Note that using IdentityMapper
as a naive mapper as shown in the previous example will not result in the output file
being identical to the input file. This is because AvroTextOutputFormat
will escape (quote) the input data it
receives. An illustration might be worth a thousand words:
# After having used IdentityMapper as in the previous example
$ hadoop fs -copyToLocal streaming/output/part-00000.avro .
$ java -jar avro-tools-1.7.7.jar tojson part-00000.avro | head -4
"{\"username\": \"miguno\", \"tweet\": \"Rock: Nerf paper, scissors is fine.\", \"timestamp\": 1366150681}\t"
"{\"username\": \"BlizzardCS\", \"tweet\": \"Works as intended.
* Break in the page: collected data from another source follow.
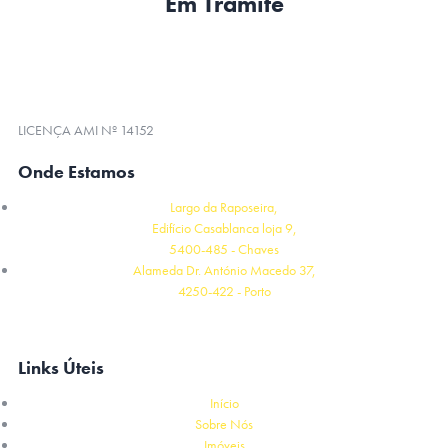
Em Trâmite
LICENÇA AMI Nº 14152
Onde Estamos
Largo da Raposeira,
Edifício Casablanca loja 9,
5400-485 - Chaves
Alameda Dr. António Macedo 37,
4250-422 - Porto
Links Úteis
Início
Sobre Nós
Imóveis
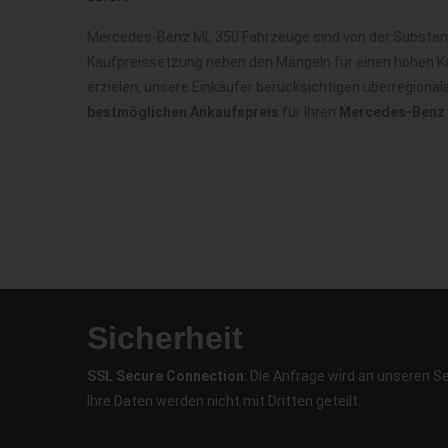
Mercedes-Benz ML 350 Fahrzeuge sind von der Substanz 
Kaufpreissetzung neben den Mängeln für einen hohen Ka
erzielen, unsere Einkäufer berücksichtigen überregiona
bestmöglichen Ankaufspreis
für Ihren
Mercedes-Benz 
Sicherheit
SSL Secure Connection
: Die Anfrage wird an unseren S
Ihre Daten werden nicht mit Dritten geteilt.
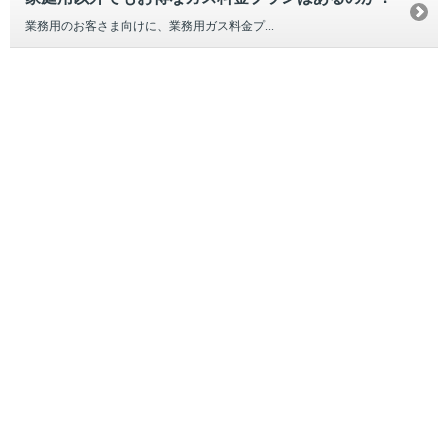
業務用のお客さま向けに、業務用ガス料金プ...
引越し
ガス
でんき
くらしサポート
ガス機器・設備
各種お手続き・サポート
お客さま窓口
お知らせ
プレスリリース
えらんで！がスで！
おうちレシピ
課題から探す
業種から探す
機器から探す
ガス料金について
お客さまサポート
お客さま窓口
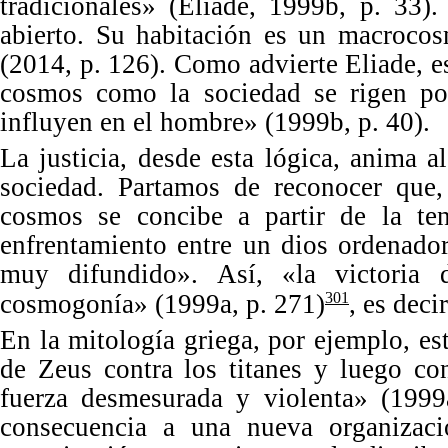
tradicionales» (Eliade, 1999b, p. 33
abierto. Su habitación es un macrocos
(2014, p. 126). Como advierte Eliade, 
cosmos como la sociedad se rigen por
influyen en el hombre» (1999b, p. 40).
La justicia, desde esta lógica, anima a
sociedad. Partamos de reconocer
que,
cosmos se concibe a partir de la ten
enfrentamiento entre un dios ordenado
muy difundido
»
. Así,
«
la victoria
cosmogonía
»
(1999a, p. 271)
, es deci
301
En la mitología griega, por ejemplo, es
de Zeus contra los titanes y luego con
fuerza desmesurada y violenta
»
(1999a
consecuencia a una nueva organizaci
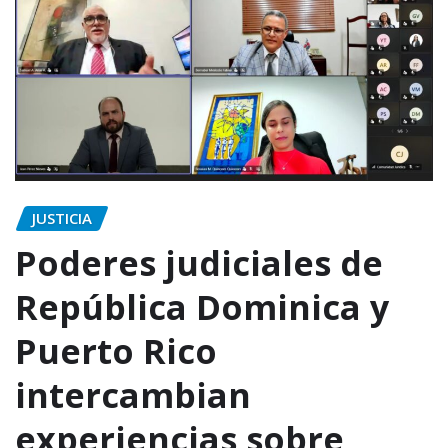
JUSTICIA
Poderes judiciales de
República Dominica y
Puerto Rico
intercambian
experiencias sobre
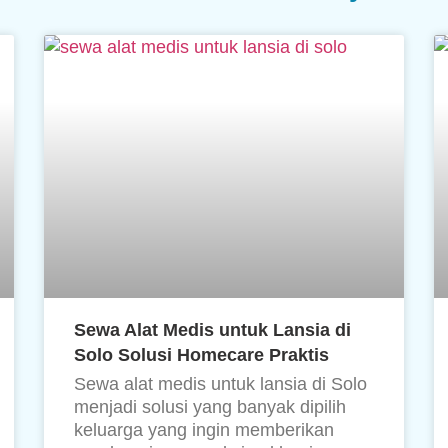
Sewa Alat Medis untuk Lansia di
Solo Solusi Homecare Praktis
Sewa alat medis untuk lansia di Solo
menjadi solusi yang banyak dipilih
keluarga yang ingin memberikan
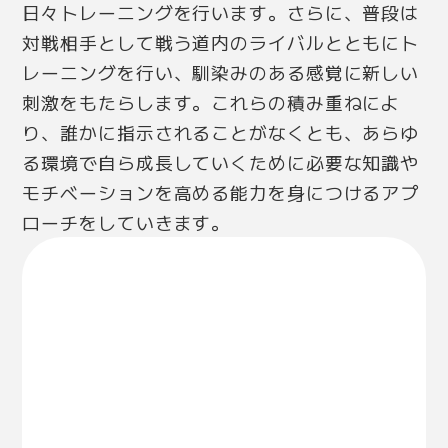
日々トレーニングを行います。さらに、普段は
対戦相手として戦う道内のライバルとともにト
レーニングを行い、馴染みのある感覚に新しい
刺激をもたらします。これらの積み重ねによ
り、誰かに指示されることがなくとも、あらゆ
る環境で自ら成長していくために必要な知識や
モチベーションを高める能力を身につけるアプ
ローチをしていきます。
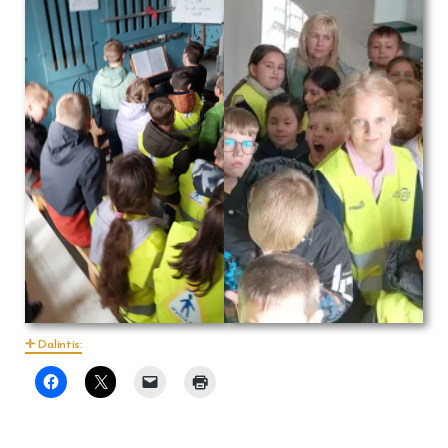
Dalintis:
Terran is IMBA.\", \"timestamp\": 1366154481}\t"
"{\"username\": \"DarkTemplar\", \"tweet\": \"From the shadows I come!\", \"timestamp\": 1366154681}\t"
"{\"username\": \"VoidRay\", \"tweet\": \"Prismatic core online!\", \"timestamp\": 1366160000}\t"
Custom Avro output schema
This looks not to be supported by stock Avro at the moment. A related JIRA ticket AVRO-1067, created in April 2012, is still unresolved as of July 2013.
For a workaround take a look at the section Avro output for Hadoop Streaming at avro-utils, a third-party library for Avro.
Enabling compression of Avro output data (Snappy or Deflate)
If you want to enable compression for the Avro output data, you must add the following parameters to the streaming job:
# For compression with Snappy
-D mapred.output.compress=true -D avro.output.codec=snappy
# For compression with Deflate
-D mapred.output.compress=true -D avro.output.codec=deflate
Be aware that if you enable compression with mapred.output.compress
but are NOT specifying an Avro output format
(such as AvroTextOutputFormat) your cluster's configured default compression codec will determine the final format
of the output data. For instance, if mapred.output.compression.codec
is set to
com.hadoop.compression.lzo.LzopCodec
then the job's output files would be compressed with LZO (e.g. you would
see part-00000.lzo
output files instead of uncompressed part-00000
files).
See also Compression and Avro in the CDH4 documentation.
Further readings on Hadoop Streaming
- Streaming and Avro -- Cloudera CDH4 documentation
Hive
Preliminaries
Important: The examples below assume you have access to a running Hadoop cluster.
Examples
In this section we demonstrate how to create a Hive table backed by Avro data, followed by running a few simple Hive queries against that data.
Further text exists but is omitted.